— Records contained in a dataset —

════════════════════

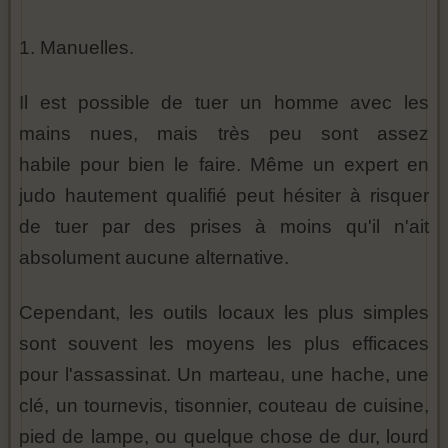
1. Manuelles.
Il est possible de tuer un homme avec les
mains nues, mais très peu sont assez
habile pour bien le faire. Même un expert en
judo hautement qualifié peut hésiter à risquer
de tuer par des prises à moins qu'il n'ait
absolument aucune alternative.
Cependant, les outils locaux les plus simples
sont souvent les moyens les plus efficaces
pour l'assassinat. Un marteau, une hache, une
clé, un tournevis, tisonnier, couteau de cuisine,
pied de lampe, ou quelque chose de dur, lourd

════════════════════

— AIM OF THE EXERCISE —
Reproduce exactly the entries from their first line through the line containing "de tuer par des prises à moins qu'il n'ait", including both, and omit any pictures.

— TASK SOLUTION —
1. Manuelles.
Il est possible de tuer un homme avec les
mains nues, mais très peu sont assez
habile pour bien le faire. Même un expert en
judo hautement qualifié peut hésiter à risquer
de tuer par des prises à moins qu'il n'ait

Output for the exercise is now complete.